In this course, we will discuss two general forms of predictive analyses: predictive analyses based on causal inference, and predictive analyses based on supervised machine learning.

Prediction Based on Causal Methods

When one answers a causal question, one is generating an answer that, by its very nature, should be safe to use for prediction. If we run an experiment to test the effects of, say, statins on cholesterol, and we find that statins cause a reduction in cholesterol, then presumably we know what will happen if we give statins to more people.

As we will discuss in detail in this course, however, while causal methods often give us a very good basis for prediction, it is also important to understand their limitations. A drug study that only examined the effects of statins on white men between 45 and 75 with dangerously high cholesterol, for example, is probably a good basis for predicting the effect of statins on a 65 year-old white man with sky-high cholesterol; but how likely is it to predict outcomes for a 65 year-old black man with sky-high cholesterol, or a 45 year-old woman with sky-high cholesterol, or a 65 year-old white man with only moderately high cholesterol?

Prediction Based on Supervised Machine Learning

If prediction is trendy right now, supervised machine learning is out-of-this-world trendy.

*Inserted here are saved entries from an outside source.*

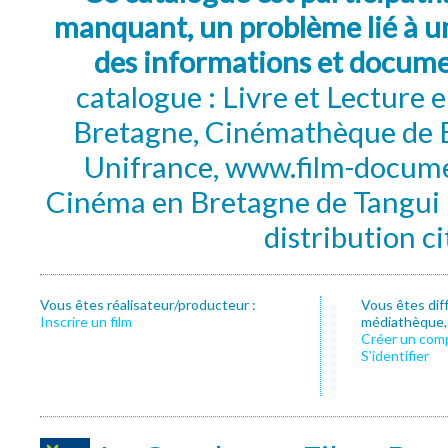
manquant, un problème lié à un
des informations et docum
catalogue : Livre et Lecture
Bretagne, Cinémathèque de B
Unifrance, www.film-documen
Cinéma en Bretagne de Tangui P
distribution c
Vous êtes réalisateur/producteur :
Vous êtes dif
Inscrire un film
médiathèque, f
Créer un com
S’identifier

In this class, we’ll treat all supervised machine learning (SML) models as tools for “prediction”, since in essence all a supervised machine learning tool is designed to do is to predict what the agent that labeled the SML’s training data would do when given unlabeled data. For example, what a SML model that is trained using mammogram scans and diagnoses provided by human radiologists if fundamentally trying to do is guess, when given a new mammogram scan, what a human radiologist would label that data. (Note: there are some machine learning approaches – like reinforcement learning – that don’t fit this model, but those are currently pretty rare in data science applications.)

As we’ll discuss, this can be deeply problematic, as the behavior of supervised machine learning algorithms becomes deeply intertwined with the nature of the training data it has been given. For example, suppose a SML algorithm is trained on real world drug arrest data that reflects the fact that a Black citizen is more likely to be arrested for drugs than a White citizen despite similar rates of drug use. If that algorithm is then used in court to evaluate whether its safe to release someone on bond pending tiral, then that algorithm will say that a Black defendant is more likely to be arrested in the future (reflecting the racial bias in its training data) despite the fact that the Black defendant may be no more likely to use drugs than a White defendent, making it less likely that Black defendent will be released on bail.

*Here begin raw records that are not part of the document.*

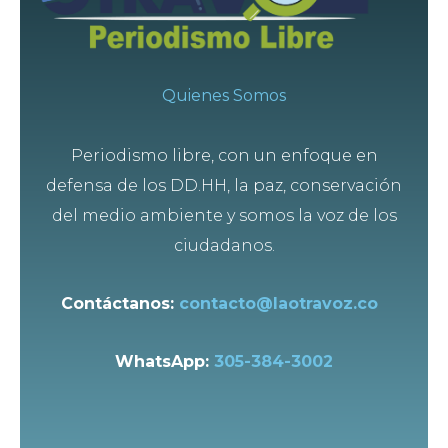
Quienes Somos
Periodismo libre, con un enfoque en
defensa de los DD.HH, la paz, conservación
del medio ambiente y somos la voz de los
ciudadanos.
Contáctanos:
contacto@laotravoz.co
WhatsApp:
305-384-3002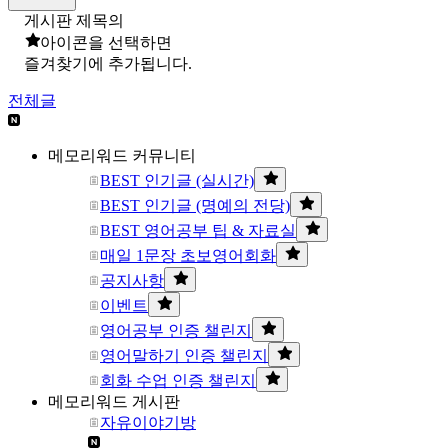
게시판 제목의
아이콘을 선택하면
즐겨찾기에 추가됩니다.
전체글
메모리워드 커뮤니티
BEST 인기글 (실시간)
BEST 인기글 (명예의 전당)
BEST 영어공부 팁 & 자료실
매일 1문장 초보영어회화
공지사항
이벤트
영어공부 인증 챌린지
영어말하기 인증 챌린지
회화 수업 인증 챌린지
메모리워드 게시판
자유이야기방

And to be clear, this type of bias doesn’t find its way into SML models because the people training them were careless in writing their SML; the tendency of SML to reflect biases is intrinsic to SML itself. What makes SML exciting as a prediction tool is that it’s designed to find patterns in the data that programmers don’t have to identify explicitly that explain variations in outcomes. But that means that so long as we live in a society where race, gender, nationality, etc. shape outcomes, SML algorithms will do their best to use these sources of variation because they explain variation. And the only goal of a SML is to explain variation.

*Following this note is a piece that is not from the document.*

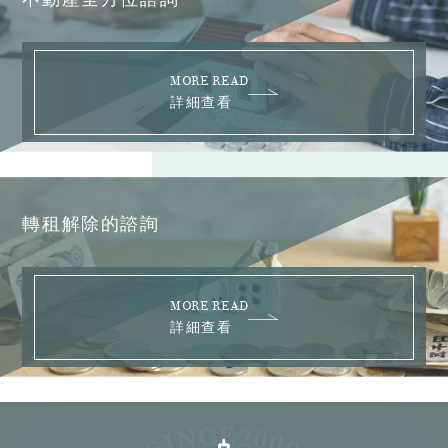
MORE READ
詳細查看
轉租解除的諮詢
MORE READ
詳細查看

But don’t worry – we won’t only talk about SML bias. We’ll also discuss – using the framework we develop in our discussion of causal inference – when SML algorithms can be safely used to make predictions, and when they tend to be very “fragile”, and unable to adapt to new contexts.

Conclusion

This has been a quick tour of the taxonomy of questions we’ll be examining in this class, and some of the issues associated with each. I know that it introduces a lot of material. Please do your best to wrestle with what is provided here, and read this over a few times. It will help contextualize everything we do moving forward. At the same time, however, know that we’ll return to all of the topics introduced here in much more detail later, so don’t worry if you don’t feel like you’ve fully internalized everything this covers.